Esasen Kur’an’da neshin bulunmadığını ileri süren âlimler, bu hususu tahsîs kavramıyla açılmaktadırlar. Onlara göre Kur’an’da yer alan herhangi bir hüküm hiçbir zaman tamamen ortadan kaldırılmamış; ancak bazı durumlarda bir nassın daha sonra gelen bir nasla anlam alanı darltılmıştır.
Nesih ile Tahsisin Farkları
  1. Nesih hükmün bütün cüzlerini ilga eder, tahsis hükmün sadece bir kısmını kaldırır.
  2. Nesih sadece emir ve nehiylerde mümkün olur, tahsis haberlerde de yapılabilir.

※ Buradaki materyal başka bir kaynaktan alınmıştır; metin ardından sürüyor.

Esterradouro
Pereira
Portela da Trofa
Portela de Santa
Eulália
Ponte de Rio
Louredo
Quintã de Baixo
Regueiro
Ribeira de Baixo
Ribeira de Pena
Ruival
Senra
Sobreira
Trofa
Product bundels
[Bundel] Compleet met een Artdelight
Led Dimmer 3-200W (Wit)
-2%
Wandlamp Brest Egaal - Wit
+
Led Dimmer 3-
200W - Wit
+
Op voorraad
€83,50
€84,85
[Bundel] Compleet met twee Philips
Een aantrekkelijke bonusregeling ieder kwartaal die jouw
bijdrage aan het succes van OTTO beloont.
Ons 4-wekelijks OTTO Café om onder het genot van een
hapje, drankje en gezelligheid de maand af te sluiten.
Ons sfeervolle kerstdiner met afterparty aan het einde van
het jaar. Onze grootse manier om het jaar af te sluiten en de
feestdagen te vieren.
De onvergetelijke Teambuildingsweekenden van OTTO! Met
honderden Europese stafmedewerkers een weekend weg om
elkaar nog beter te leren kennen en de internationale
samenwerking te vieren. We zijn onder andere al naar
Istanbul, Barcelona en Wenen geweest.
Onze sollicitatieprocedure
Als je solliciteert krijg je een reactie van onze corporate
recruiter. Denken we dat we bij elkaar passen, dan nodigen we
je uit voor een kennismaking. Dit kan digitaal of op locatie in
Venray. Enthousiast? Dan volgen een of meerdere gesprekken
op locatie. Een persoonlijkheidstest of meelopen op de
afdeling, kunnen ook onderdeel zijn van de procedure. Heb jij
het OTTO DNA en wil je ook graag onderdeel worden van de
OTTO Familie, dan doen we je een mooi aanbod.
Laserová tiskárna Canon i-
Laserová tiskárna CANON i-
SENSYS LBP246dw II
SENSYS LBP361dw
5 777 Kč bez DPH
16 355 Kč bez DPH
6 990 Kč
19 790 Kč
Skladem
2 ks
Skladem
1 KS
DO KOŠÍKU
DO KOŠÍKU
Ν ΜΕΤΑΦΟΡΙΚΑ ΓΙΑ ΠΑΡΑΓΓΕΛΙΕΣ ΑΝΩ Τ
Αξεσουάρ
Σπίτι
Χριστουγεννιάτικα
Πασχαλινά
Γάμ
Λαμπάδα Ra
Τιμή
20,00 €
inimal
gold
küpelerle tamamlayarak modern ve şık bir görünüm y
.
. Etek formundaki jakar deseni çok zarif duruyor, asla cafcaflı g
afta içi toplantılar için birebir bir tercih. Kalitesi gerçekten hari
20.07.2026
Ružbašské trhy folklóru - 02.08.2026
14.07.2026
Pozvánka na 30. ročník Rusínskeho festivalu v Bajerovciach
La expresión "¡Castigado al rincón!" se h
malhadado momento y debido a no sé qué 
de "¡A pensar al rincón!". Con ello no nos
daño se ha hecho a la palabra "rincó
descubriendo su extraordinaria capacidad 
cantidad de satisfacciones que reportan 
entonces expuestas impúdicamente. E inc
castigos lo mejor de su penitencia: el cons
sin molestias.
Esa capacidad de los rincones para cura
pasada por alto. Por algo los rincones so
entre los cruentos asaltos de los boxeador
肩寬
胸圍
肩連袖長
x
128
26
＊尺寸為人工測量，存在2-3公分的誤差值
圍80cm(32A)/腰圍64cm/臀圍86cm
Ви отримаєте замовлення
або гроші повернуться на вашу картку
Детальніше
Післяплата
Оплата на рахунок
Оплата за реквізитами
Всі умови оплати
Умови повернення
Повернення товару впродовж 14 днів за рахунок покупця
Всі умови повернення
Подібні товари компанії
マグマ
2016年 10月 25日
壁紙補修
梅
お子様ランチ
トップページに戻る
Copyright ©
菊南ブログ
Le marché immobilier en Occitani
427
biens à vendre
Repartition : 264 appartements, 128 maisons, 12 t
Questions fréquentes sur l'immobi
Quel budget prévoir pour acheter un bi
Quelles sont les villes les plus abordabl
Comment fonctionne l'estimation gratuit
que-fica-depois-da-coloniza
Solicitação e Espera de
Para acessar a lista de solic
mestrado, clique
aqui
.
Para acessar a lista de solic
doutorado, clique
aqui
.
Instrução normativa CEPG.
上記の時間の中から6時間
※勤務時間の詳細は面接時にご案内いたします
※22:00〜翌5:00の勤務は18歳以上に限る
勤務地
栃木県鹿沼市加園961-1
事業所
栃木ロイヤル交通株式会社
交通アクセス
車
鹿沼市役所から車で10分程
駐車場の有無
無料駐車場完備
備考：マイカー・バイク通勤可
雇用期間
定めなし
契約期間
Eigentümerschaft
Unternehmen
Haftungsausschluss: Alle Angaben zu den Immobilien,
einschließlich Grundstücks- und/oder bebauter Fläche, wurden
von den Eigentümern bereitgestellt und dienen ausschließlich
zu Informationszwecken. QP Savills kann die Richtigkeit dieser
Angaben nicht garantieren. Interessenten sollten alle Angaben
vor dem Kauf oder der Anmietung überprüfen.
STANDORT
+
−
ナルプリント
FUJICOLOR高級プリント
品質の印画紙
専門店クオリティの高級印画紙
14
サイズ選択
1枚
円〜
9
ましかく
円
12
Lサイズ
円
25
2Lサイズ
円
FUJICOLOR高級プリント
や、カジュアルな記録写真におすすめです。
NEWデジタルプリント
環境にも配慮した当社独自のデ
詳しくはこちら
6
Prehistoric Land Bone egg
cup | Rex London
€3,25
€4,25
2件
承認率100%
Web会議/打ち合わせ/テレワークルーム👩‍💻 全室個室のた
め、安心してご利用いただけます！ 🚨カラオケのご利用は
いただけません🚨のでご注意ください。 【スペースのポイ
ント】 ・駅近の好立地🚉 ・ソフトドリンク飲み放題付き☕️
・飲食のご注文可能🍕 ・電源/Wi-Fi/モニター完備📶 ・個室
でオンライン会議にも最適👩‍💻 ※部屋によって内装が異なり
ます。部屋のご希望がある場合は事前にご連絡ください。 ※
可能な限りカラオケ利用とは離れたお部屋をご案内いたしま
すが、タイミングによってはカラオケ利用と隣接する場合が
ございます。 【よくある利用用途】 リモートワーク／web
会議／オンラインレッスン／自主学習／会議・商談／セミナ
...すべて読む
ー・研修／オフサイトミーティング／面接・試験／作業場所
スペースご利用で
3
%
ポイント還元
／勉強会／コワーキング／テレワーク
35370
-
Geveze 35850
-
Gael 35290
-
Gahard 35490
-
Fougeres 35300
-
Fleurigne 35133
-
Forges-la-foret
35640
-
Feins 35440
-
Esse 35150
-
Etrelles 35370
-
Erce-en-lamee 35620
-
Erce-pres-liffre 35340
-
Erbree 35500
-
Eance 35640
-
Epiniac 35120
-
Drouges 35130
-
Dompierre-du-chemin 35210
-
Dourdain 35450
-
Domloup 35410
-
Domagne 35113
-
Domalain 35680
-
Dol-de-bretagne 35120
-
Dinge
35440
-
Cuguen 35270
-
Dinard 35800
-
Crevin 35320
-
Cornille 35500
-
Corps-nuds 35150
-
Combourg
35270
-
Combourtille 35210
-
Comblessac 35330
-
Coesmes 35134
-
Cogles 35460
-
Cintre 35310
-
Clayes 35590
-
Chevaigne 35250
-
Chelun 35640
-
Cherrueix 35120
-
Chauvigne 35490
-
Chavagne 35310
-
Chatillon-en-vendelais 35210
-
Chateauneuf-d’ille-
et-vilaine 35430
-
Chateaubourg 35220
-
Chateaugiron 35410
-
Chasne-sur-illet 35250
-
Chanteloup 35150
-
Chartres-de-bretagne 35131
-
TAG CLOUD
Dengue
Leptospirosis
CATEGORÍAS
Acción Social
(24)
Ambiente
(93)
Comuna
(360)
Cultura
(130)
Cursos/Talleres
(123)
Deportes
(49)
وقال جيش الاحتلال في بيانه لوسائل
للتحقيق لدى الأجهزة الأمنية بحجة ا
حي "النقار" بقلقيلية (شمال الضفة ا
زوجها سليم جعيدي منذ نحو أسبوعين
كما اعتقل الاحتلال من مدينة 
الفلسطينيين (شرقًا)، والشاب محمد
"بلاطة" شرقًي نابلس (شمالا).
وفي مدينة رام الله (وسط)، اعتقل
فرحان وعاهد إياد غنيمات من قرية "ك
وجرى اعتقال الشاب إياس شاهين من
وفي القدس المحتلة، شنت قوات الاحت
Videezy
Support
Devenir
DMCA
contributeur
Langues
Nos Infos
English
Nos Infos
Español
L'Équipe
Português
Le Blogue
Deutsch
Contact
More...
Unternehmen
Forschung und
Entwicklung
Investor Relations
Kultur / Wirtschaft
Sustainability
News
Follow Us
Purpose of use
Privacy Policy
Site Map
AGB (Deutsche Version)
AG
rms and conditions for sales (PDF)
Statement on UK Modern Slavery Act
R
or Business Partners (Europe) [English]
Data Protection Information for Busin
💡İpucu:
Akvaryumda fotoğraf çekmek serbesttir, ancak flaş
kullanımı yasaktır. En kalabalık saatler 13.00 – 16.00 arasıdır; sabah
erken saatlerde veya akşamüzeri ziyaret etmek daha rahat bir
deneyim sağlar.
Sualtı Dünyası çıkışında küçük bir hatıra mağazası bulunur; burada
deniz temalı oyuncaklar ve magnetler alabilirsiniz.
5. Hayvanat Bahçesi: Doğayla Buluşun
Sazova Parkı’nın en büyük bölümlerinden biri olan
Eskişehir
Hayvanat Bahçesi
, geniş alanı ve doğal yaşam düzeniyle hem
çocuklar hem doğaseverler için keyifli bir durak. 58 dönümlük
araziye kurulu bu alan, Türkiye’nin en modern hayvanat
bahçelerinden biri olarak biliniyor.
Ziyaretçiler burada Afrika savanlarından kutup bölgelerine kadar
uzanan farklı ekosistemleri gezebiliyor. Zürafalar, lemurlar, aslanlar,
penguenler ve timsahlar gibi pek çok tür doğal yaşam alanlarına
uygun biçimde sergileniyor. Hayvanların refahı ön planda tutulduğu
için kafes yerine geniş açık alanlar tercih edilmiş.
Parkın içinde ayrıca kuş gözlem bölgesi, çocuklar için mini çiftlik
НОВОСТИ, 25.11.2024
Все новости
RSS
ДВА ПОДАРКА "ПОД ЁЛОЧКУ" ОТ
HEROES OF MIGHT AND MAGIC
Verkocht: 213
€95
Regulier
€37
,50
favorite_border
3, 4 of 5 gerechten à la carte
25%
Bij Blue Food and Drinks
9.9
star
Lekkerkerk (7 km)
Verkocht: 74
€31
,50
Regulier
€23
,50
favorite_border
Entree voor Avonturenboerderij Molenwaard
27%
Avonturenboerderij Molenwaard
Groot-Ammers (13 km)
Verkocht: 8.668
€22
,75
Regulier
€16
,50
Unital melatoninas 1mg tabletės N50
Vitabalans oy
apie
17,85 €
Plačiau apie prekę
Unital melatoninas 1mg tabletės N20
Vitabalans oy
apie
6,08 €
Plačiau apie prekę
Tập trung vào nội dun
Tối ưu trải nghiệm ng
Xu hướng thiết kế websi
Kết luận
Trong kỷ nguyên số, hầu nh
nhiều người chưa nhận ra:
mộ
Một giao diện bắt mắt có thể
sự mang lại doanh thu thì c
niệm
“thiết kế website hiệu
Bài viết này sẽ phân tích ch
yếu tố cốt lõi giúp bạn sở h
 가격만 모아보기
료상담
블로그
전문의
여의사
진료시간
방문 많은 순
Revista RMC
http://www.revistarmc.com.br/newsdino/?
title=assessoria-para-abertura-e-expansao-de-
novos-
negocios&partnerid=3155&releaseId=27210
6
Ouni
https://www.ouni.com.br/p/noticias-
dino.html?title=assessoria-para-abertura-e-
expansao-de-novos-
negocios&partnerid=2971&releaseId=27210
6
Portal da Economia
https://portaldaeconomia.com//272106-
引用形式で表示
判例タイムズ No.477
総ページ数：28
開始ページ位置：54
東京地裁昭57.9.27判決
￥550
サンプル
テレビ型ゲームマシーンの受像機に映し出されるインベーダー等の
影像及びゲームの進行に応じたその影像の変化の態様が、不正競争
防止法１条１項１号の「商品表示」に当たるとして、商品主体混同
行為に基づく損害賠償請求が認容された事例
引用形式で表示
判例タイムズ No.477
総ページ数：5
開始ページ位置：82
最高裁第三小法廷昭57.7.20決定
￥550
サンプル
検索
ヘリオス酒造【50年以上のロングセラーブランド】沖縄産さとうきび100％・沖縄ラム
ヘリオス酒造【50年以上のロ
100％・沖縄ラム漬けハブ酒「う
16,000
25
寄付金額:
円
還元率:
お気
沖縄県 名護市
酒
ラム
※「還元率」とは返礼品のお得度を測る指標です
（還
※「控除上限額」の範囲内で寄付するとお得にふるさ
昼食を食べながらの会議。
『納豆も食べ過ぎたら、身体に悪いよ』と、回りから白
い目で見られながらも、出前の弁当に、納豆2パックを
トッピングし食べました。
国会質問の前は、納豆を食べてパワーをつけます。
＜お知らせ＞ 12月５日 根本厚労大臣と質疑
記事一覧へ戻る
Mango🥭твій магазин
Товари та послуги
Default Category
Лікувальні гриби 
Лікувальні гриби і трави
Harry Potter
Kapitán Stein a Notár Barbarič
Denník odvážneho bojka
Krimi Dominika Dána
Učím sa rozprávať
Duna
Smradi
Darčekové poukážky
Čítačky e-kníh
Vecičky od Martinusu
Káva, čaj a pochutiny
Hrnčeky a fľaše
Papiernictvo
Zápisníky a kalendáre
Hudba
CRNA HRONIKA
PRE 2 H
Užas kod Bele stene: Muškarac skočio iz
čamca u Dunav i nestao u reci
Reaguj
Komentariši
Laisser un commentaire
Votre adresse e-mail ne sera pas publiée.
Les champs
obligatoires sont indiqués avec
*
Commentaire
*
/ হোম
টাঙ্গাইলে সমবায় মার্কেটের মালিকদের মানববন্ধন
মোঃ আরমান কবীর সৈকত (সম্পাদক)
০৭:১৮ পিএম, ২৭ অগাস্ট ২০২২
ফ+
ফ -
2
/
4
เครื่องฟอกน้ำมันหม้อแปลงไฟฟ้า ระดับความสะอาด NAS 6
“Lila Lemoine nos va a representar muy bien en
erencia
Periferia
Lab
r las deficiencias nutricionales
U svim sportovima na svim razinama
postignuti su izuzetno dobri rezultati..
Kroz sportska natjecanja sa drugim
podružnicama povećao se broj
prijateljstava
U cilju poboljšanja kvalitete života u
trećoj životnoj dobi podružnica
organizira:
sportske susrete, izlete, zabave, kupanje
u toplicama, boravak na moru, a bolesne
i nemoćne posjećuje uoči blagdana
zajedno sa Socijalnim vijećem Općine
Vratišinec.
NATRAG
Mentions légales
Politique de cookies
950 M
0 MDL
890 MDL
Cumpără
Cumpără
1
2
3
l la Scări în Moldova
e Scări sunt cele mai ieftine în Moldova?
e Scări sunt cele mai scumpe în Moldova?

  3. Nesihte mensûhun nâsihten önce nâzil olması gerekirken tahsiste bu şart yoktur.
  4. Nesih yalnız kitap ve sünnette, tahsis bu iki aslın dışında da söz konusudur.
Neshin Şartları
  1. Nâsıh ve mensûh âyetler arasında birbirleriyle uzlaştırılmayacak derecede bir çelişki olması.
  2. Nasların şer’î hüküm taşıması ve mensûh nassın ebedi olduğuna dair bir ifadenin olmaması.
  3. Mensûhun önce, nâsihin sonra nâzil olmuş olması
  4. Neshe konu olan hükmün, iyilik ve kötülük vasfı taşımaması. (Ana-babaya iyilik gibi).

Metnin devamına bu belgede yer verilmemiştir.